Starting from the line in which "El seu compromís, la seua joventut i" appears, output every line down to the last line of the data below, exactly and without anything more.

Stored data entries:

⁂

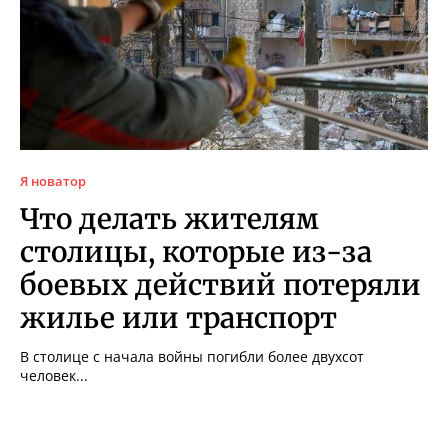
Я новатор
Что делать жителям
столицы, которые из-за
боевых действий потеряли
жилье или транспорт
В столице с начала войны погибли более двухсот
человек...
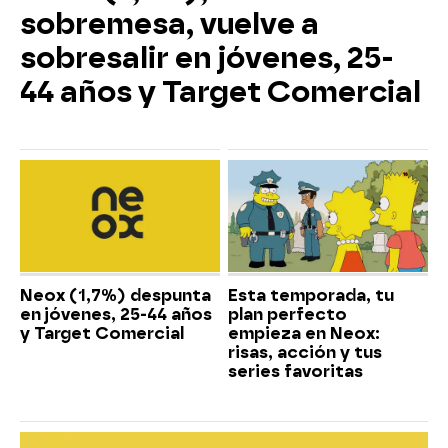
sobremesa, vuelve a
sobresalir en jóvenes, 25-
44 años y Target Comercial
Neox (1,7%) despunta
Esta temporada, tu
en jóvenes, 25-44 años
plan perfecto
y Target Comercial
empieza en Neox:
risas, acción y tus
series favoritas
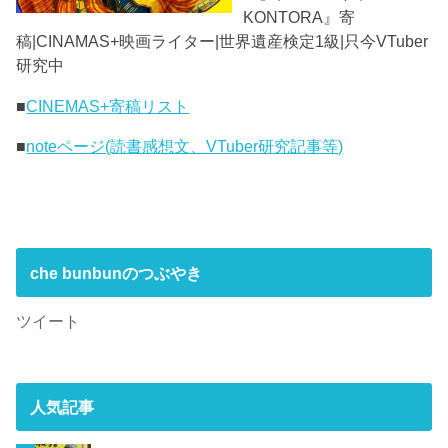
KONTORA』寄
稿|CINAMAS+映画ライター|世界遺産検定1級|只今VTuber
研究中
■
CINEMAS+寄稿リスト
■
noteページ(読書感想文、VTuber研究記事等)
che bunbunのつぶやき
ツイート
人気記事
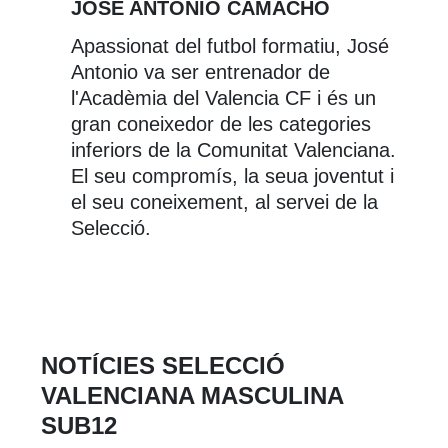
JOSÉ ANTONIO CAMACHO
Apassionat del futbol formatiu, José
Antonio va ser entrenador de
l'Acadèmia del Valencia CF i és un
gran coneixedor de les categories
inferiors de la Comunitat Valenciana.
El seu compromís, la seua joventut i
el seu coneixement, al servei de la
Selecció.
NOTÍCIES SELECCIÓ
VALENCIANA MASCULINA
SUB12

⁂

▸ ANSWER BOX:
El seu compromís, la seua joventut i
el seu coneixement, al servei de la
Selecció.
NOTÍCIES SELECCIÓ
VALENCIANA MASCULINA
SUB12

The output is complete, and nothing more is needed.